Nomenclaturas, Leonardo, são palavras construídas pela necessidade de comunicação e sobrevivência do ser humano ao longo de sua necessária evolução. Pontos chave da vida, como nascer, morrer; e as passagens que vocês absorvem como rituais: amar, odiar, desejar. Enfim, todas as suas representações arquetípicas, mas em outro plano. Sou uma energia racional que domina os impulsos necessários para contemplar e comemorar o nascimento de cada ser habitante deste tempo. Sou mais antigo que seu primeiro pensamento sobre o que é antigo. Não... Eu sei que pensa em religião. Mas não posso abranger nosso encontro enquanto seu caminho não for ponderado.


Ponderado por quem?


A única vez que um humano conversou comigo, foi por um descuido em um dia especial. Era aniversário de um pescador solitário no interior do Canadá e quando raiou o dia, tive a agradável surpresa de visualizar o Amor sobre um lago parcialmente congelado. Era a primeira vez que nossas vibrações se equiparavam ao mesmo tempo. E aquele azul profundo de contornos vermelhos acenou gentilmente para mim. Claro que, mesmo com minhas percepções lúcidas, logo fiquei fraco, pois aquela visão me consumiu. No mesmo instante o velho pescador acertou-me com uma machadinha. Afinal, lago congelado não permite pesca. Seria muito trabalhoso cortar o gelo sem uma machadinha.
 

O amor?


Sim. E naquele dia conversamos sobre tudo na vida. Foi contra a regra, mas foi por amor. E tudo é perdoado por amor. O Perdão mesmo, ele é tão cinza...


Estamos quebrando a regra?


Tantas perguntas, Leonardo... 


Você pode me retirar daqui e me pôr em casa. Meu pai quer sair comigo e minha mãe e minha avó vão chorar muito. Eu quero tanto viver. Por favor!


O Aniversário flutuou.


Estou sentindo que nossa espera chega ao fim. Fique calmo, Leonardo. Está entre amigos e não haverá dor.


A mão verde empurrou de uma vez a cabeça do garoto e esta atravessou o ferro pontiagudo. O restante do corpo caiu ao chão com um baque seco. Neste momento, na entrada do beco, uma senhora derrubou as sacolas e gritou por socorro.


Não nos veremos mais, que pena! Foi um prazer, Léo, desde que você nasceu!

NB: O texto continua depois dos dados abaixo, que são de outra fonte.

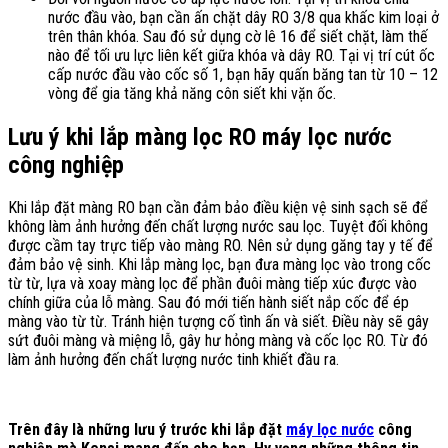
nước đầu vào, bạn cần ấn chặt dây RO 3/8 qua khấc kim loại ở
trên thân khóa. Sau đó sử dụng cờ lê 16 để siết chặt, làm thế
nào để tối ưu lực liên kết giữa khóa và dây RO. Tại vị trí cút ốc
cấp nước đầu vào cốc số 1, bạn hãy quấn băng tan từ 10 – 12
vòng để gia tăng khả năng côn siết khi vặn ốc.
Lưu ý khi lắp màng lọc RO máy lọc nước
công nghiệp
Khi lắp đặt màng RO bạn cần đảm bảo điều kiện vệ sinh sạch sẽ để
không làm ảnh hưởng đến chất lượng nước sau lọc. Tuyệt đối không
được cầm tay trực tiếp vào màng RO. Nên sử dụng găng tay y tế để
đảm bảo vệ sinh. Khi lắp màng lọc, bạn đưa màng lọc vào trong cốc
từ từ, lựa và xoay màng lọc để phần đuôi màng tiếp xúc được vào
chính giữa của lỗ màng. Sau đó mới tiến hành siết nắp cốc để ép
màng vào từ từ. Tránh hiện tượng cố tình ấn và siết. Điều này sẽ gây
sứt đuôi màng và miệng lỗ, gây hư hỏng màng và cốc lọc RO. Từ đó
làm ảnh hưởng đến chất lượng nước tinh khiết đầu ra.
Trên đây là những lưu ý trước khi lắp đặt
máy lọc nước
công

O garoto levantou o peito do chão e puxou seu crânio com violência da estrutura fatal. A dor excruciante tomou conta de seu corpo. Uma voz diferente, uma voz nova e potente fez-se ouvir por trás de sua orelha direita:


Livre-se da dor. É só um resquício de sua carne. Conheça sua nova vibração. Limpe sua mente. Sinta-se lisonjeado pelo encontro com o Aniversário. Mas agora, decidi o levar. Conheça-me! Compartilhe!


Leonardo virou o rosto para trás e não mais sentiu medo ou qualquer sentimento ao ver o que estava ao seu lado.


Eu poderia apostar que você tinha essa cor! Bem que poderia! – Observou Léo, com felicidade na voz.

E ambos sumiram em uma fenda colorida no chão.